In the late 50’s, Norman Mailer’s Reputation still stood on The Naked and the Dead (1948), neither of his subsequent efforts, Barbary Shore (1951) and The Deer Park (1955), having quite convinced Mailer or anyone else that he was the major novelist he insisted he could become. By his own later account, his head was leaden with seconal, benzedrene, and marijuana: a sense of what he himself has termed passivity, stupidity, and dissipation threatened to overcome him. Only gradually, after returning to New York from Paris and giving up drugs and cigarettes, did he begin to feel that he could write once again. Then, in 1957, Mailer produced “The White Negro,” an essay which restored his faith in his literary future and presaged the forms and directions that it would take.

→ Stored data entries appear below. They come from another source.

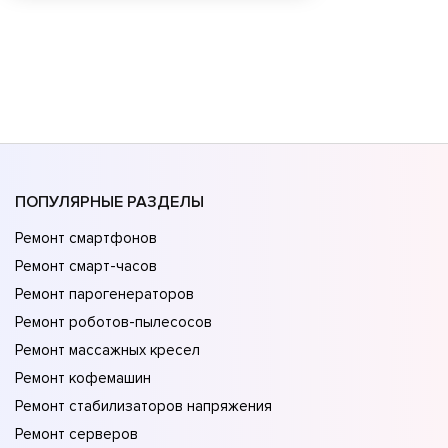
ПОПУЛЯРНЫЕ РАЗДЕЛЫ
Ремонт смартфонов
Ремонт смарт-часов
Ремонт парогенераторов
Ремонт роботов-пылесосов
Ремонт массажных кресел
Ремонт кофемашин
Ремонт стабилизаторов напряжения
Ремонт серверов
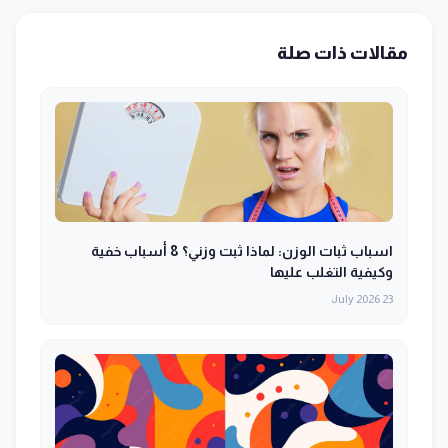
مقالات ذات صلة
اسباب ثبات الوزن: لماذا ثبت وزني؟ 8 أسباب خفية
وكيفية التغلب عليها
23 July 2026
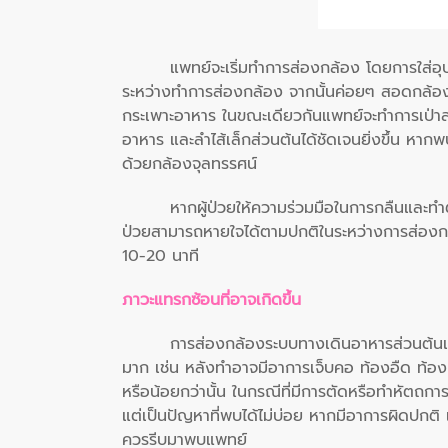
แพทย์จะเริ่มทำการส่องกล้อง โดยการใส่อ
ระหว่างทำการส่องกล้อง จากนั้นค่อยๆ สอดกล้อง
กระเพาะอาหาร ในขณะเดียวกันแพทย์จะทำการเป่า
อาหาร และลำไส้เล็กส่วนต้นได้ชัดเจนยิ่งขึ้น หา
ด้วยกล้องจุลทรรศน์
หากผู้ป่วยให้ความร่วมมือในการกลืนและทำตา
ป่วยสามารถหายใจได้ตามปกติในระหว่างการส่องก
10-20 นาที
ภาวะแทรกซ้อนที่อาจเกิดขึ้น
การส่องกล้องระบบทางเดินอาหารส่วนต้นเป็
มาก เช่น หลังทำอาจมีอาการเจ็บคอ ท้องอืด ท้อง
หรือน้อยกว่านั้น ในกรณีที่มีการตัดหรือทำหัตถการ
แต่เป็นปัญหาที่พบได้ไม่บ่อย หากมีอาการผิดปกต
ควรรีบมาพบแพทย์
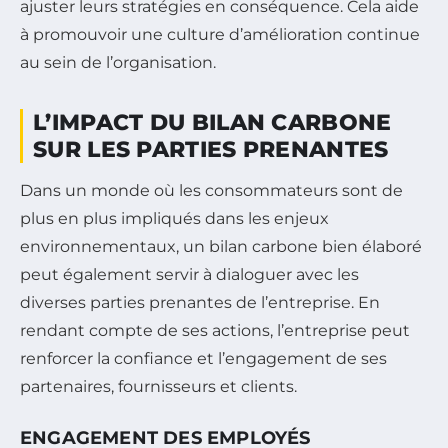
ajuster leurs stratégies en conséquence. Cela aide
à promouvoir une culture d’amélioration continue
au sein de l’organisation.
L’IMPACT DU BILAN CARBONE
SUR LES PARTIES PRENANTES
Dans un monde où les consommateurs sont de
plus en plus impliqués dans les enjeux
environnementaux, un bilan carbone bien élaboré
peut également servir à dialoguer avec les
diverses parties prenantes de l’entreprise. En
rendant compte de ses actions, l’entreprise peut
renforcer la confiance et l’engagement de ses
partenaires, fournisseurs et clients.
ENGAGEMENT DES EMPLOYÉS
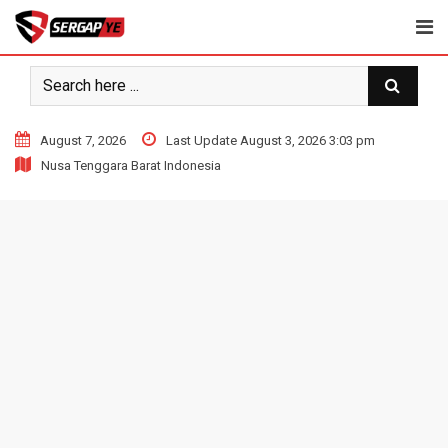
Skip
to
content
August 7, 2026
Last Update August 3, 2026 3:03 pm
Nusa Tenggara Barat Indonesia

Mailer has always professed an umbilical attachment to the Left, but since “The White Negro” the drift has been unmistakably from political radicalism toward spiritual radicalism, from an obsession with Marx to an obsession with Reich, from economic revolution to apocalyptic orgasm, from the proletariat to heroes, demons, boxers, tycoons, bitches, murderers, suicides, pimps, and lovers. And correspondingly, concern with extreme psychic states has become more important to his work than concern with extreme political states (the center having always been a bore for Mailer in all its manifestations).

It was not that eschatology replaced politics, but rather that it came to constitute a new means of diagnosis, both of personal and social plague, and that it promised answers to the crisis in which both the individual and the nation were entrapped. The criteria by which the health of a particular man (the organ) were to be assessed—his complexity, his bravery, his daring, his capacity for love—were essentially the same as those which measured the salubrity of America (the organism). Similarly, the disease which threatened both individual and state (expressed at once literally and metaphorically as cancer) evinced identical symptoms: mediocrity, uniformity, repression, and security.